GLP is a new research project co-sponsored by the International Geophere-Biosphere Program (IGBP) and the International Human Dimensions Program on Global Environmental Change (IHDP). It is the successor of the jointly sponsored IGBP/IHDP core project Land Use and Land Cover Change (LUCC, finished in Oct. 2005) and the IGBP core project on Global Change and Terrestrial Ecosystems (GCTE) (closed in Nov. 2003).
The Global Land Project focuses on the interactions of people, biota, and natural resources of terrestrial and aquatic systems. The Science Plan emphasizes the study of changes in the coupled human-environmental system at local to regional scales. Changes in coupled human-environmental systems also affect the rates of cycling of energy, water, elements, and biota at the global level, while global-level changes in political economy, such as international treaties and market liberalization, in turn affect decisions about resources at local and regional levels. The research goal of the GLP is to measure, model and understand the coupled human-environmental system ("land system") as part of broader efforts to address changes.

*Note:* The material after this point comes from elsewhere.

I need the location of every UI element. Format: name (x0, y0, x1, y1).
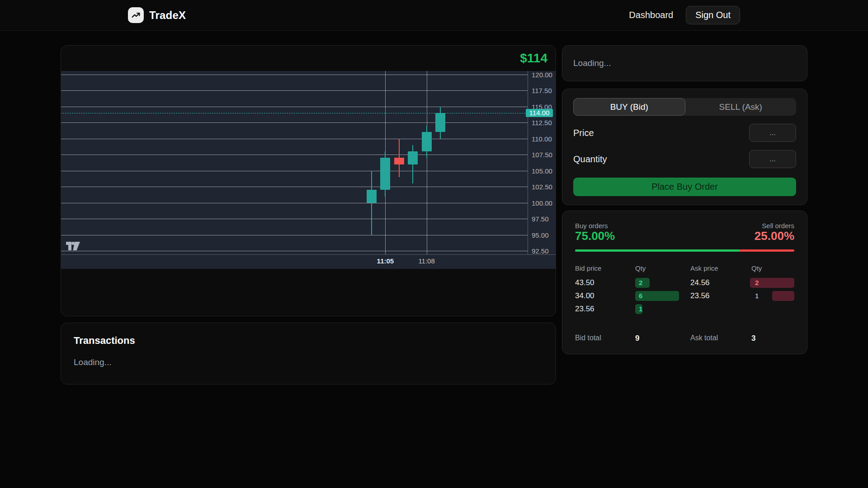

At the GLP SSC meeting, Prof. Liu Jiyuan, director general of the CAS Institute of Geographical Sciences and Natural Resource Research (IGSNRR) and member of GLP SSC, submitted the proposal for an IGSNRR-based GLP office in Beijing. The proposal was ratified at the meeting. The office will coordinate research into relations between land system changes and carbon circle in an ecological system in Asian and Pacific region. It will also make preparations for the second SSC meeting that will be held in Nov. 2006 in Beijing.